High Ridge CEO: 2023 could be a big year for lessor M&A
2023 could be an active year for M&A in the aircraft leasing space, according to the CEO of start-up lessor High Ridge Aviation, Greg Conlon, who also tells Ishka that High Ridge is actively looking at a couple of potential transactions.
“There are several transactions that we're currently looking at now on the M&A front. We're certainly seeing more potential M&A transactions come to market than we have in the past several years. I think some of the owners of a few smaller leasing companies are perhaps looking to do something else and potentially deploy their capital elsewhere. So I think you're going to see a little bit more lessor consolidation start to take place,” explains Conlon.
‘Leasing is moving to a managed money model’
Conlon was the CEO of GECAS, at one point the world’s largest lessor, before its merger with rival AerCap. He and other seasoned leasing executives, several of which were also formerly with GECAS, teamed with fund manager PIMCO to launch High Ridge Aviation in November 2022. The firm launched with both an aircraft lessor, High Ridge Aviation, and a secured aircraft lending arm, LR AirFinance.
Conlon states that launching both services (aircraft leasing and lending) was informed by the team’s experience at GECAS and PK AirFinance, GE Capital's aircraft lending arm which was sold to Apollo Global Management and Athene Holding Ltd in 2019.
“What was important for us was to find the right partner that can be flexible, and source the quantum of capital we need. A big part of that is providing debt right now. We did that for about 20 years at GE with GECAS and PK, and we have the opportunity to do it again here on a clean sheet basis with a new capital source," explains Conlon.
"The model is changing. There are very few companies that can efficiently own $30 billion, or $40 billion of aviation assets on their balance sheet. I think our space is moving towards a managed money model where you need to source pockets of capital that are efficient at owning $1 billion, $2 billion, $3 billion of aviation exposure but [for whom], in comparison to their total investment pool of that capital, it's not a significant amount. It's much more efficient to own assets that way. We have a very experienced management team that knows the metal, knows the market, knows the assets, and ideally, you pair that up with a very experienced money manager who's very efficient at sourcing capital that targets certain return profiles – be it debt capital or lease equity capital."
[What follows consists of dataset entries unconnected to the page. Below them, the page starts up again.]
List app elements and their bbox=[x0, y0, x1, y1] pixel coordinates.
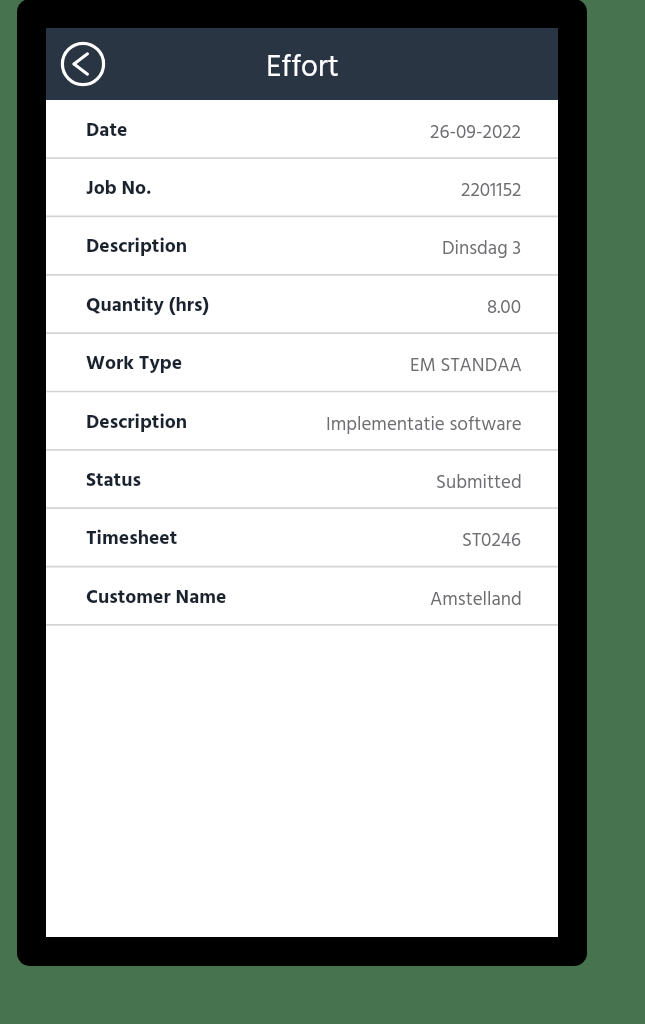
button[interactable]: Description bbox=[46, 392, 558, 450]
staticText: ST0246 bbox=[462, 526, 522, 556]
staticText: 8.00 bbox=[487, 293, 522, 323]
button[interactable]: Description bbox=[46, 216, 558, 274]
staticText: Quantity (hrs) bbox=[86, 290, 210, 321]
staticText: Effort bbox=[266, 44, 339, 92]
button[interactable]: Quantity (hrs) bbox=[46, 275, 558, 333]
staticText: Timesheet bbox=[86, 523, 178, 554]
staticText: 2201152 bbox=[461, 176, 522, 206]
staticText: Implementatie software bbox=[326, 410, 522, 440]
staticText: Status bbox=[86, 465, 141, 496]
staticText: Work Type bbox=[86, 348, 183, 379]
staticText: Customer Name bbox=[86, 582, 227, 613]
button[interactable]: Work Type bbox=[46, 333, 558, 391]
staticText: Description bbox=[86, 407, 188, 438]
staticText: Date bbox=[86, 115, 128, 146]
button[interactable]: Job No. bbox=[46, 158, 558, 216]
button[interactable]: Back bbox=[60, 41, 106, 87]
button[interactable]: Customer Name bbox=[46, 567, 558, 625]
button[interactable]: Date bbox=[46, 100, 558, 158]
staticText: 26-09-2022 bbox=[430, 118, 522, 148]
staticText: Dinsdag 3 bbox=[442, 234, 522, 264]
staticText: Job No. bbox=[86, 173, 152, 204]
staticText: EM STANDAA bbox=[410, 351, 522, 381]
staticText: Amstelland bbox=[430, 585, 522, 615]
button[interactable]: Status bbox=[46, 450, 558, 508]
button[interactable]: Timesheet bbox=[46, 508, 558, 566]
staticText: Description bbox=[86, 231, 188, 262]
staticText: Submitted bbox=[436, 468, 522, 498]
Conlon explains that the capital behind new leases versus debt transactions will be part of a “multi-fund strategy” with funds allocated to leasing differing to those behind senior secured debt with different durations and return profiles. “There will be multiple funds with durations commensurate with the asset profiles we're looking at. You need to make sure your funding matches your liability stack. These are long-term assets so you need to have long-term funding in place. You don't want to be in a position where you're compelled to sell assets because you got a capital call," he adds.
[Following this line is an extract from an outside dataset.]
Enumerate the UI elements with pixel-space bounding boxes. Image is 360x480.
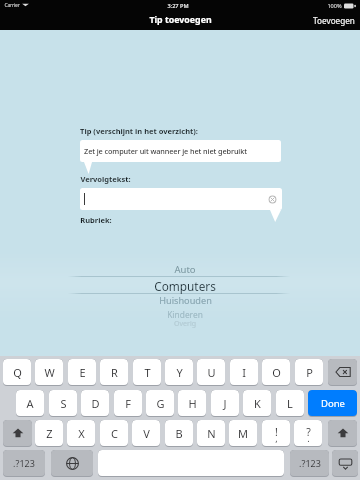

From freighters to financing
Conlon explains High Ridge is set to be active with debt mandates initially, but on the leasing side the firm is likely to chase primarily newer technology narrowbody and widebody sale/leasebacks partly because there are more opportunities to acquire these types of assets. Nevertheless, Conlon adds that the firm has appetite for a relatively wide range of assets.
“Obviously, newer-tech NBs and WBs will be the primary focus, but one of the advantages you have with the High Ridge team is that we're very experienced in multiple asset classes, be it narrowbodies, widebodies, regional jets, spare engine leasing, freighters, helicopters, spare parts, and structured finance deals.”
"We will have the capability – if the market opportunity is there – to do other types of product strategies, be it midlife, be it engine leasing, or freighters. All of those respective product classes have slightly different return profiles. Some are more cash-on-cash heavy, and that targets a certain fund requirement, while some are more yield focused, where most of the return is on the back end.”
"Having one fund try to do all of those things is not very efficient but having target funds designed for the separate asset class is much more effective and flexible. We didn't want to be primarily forced to target a certain product type because that was the only, shall we say, investment opportunity that would work for a particular fund. So having that flexibility, I think is important" he adds.
When asked if there are any assets the lessor would not consider or parts of the market that High Ridge or LR Finance may be less likely to fund, Conlon pauses and states: “I think it's less likely we will look at some of the ancillary investments up front, be it regional jets, or spare part financings, or some of the older end-of-life assets. We certainly have the capability to do all of those, but if I have to rank them in terms of market opportunity sets - probably just by evolution - it's not going to be the lion's share of what we're going to deploy capital on."
The Ishka View
PIMCO has been an active investor in aircraft leasing for some time, including the Gilead Aviation joint venture with AerCap and a separate ABS arrangement with DAE Capital. This new venture is therefore an interesting expansion into the leasing sector by an experienced investor.
For the High Ridge / LR AirFinance team, having the full backing of PIMCO’s multi-fund strategy translates into a potentially extremely flexible mandate. This partly explains the relatively wide range of assets Conlon states is potentially open to the lessor.
The firm is unusual in that it is launching both an aircraft leasing and an aircraft financing arm simultaneously, but it is a reflection of the team's experience and has been made possible by the strength of PIMCO’s backing. Conlon states that there is likely to be more near-term interest in debt financing mandates than leasing, and Ishka can confirm that there has been plenty of interest from airlines and lessors in seeking alternative finance providers.
Given the expertise in the team, and the balance sheet power behind the platform, this is a firm to watch in the leasing space. There has been a lot of speculation about more lessor M&A in 2023. In theory, several owners of leasing firms may be motivated sellers. The big question is whether buyers are able to pick up platforms and assets at sufficient discount to make the returns work, given the higher cost of financing today.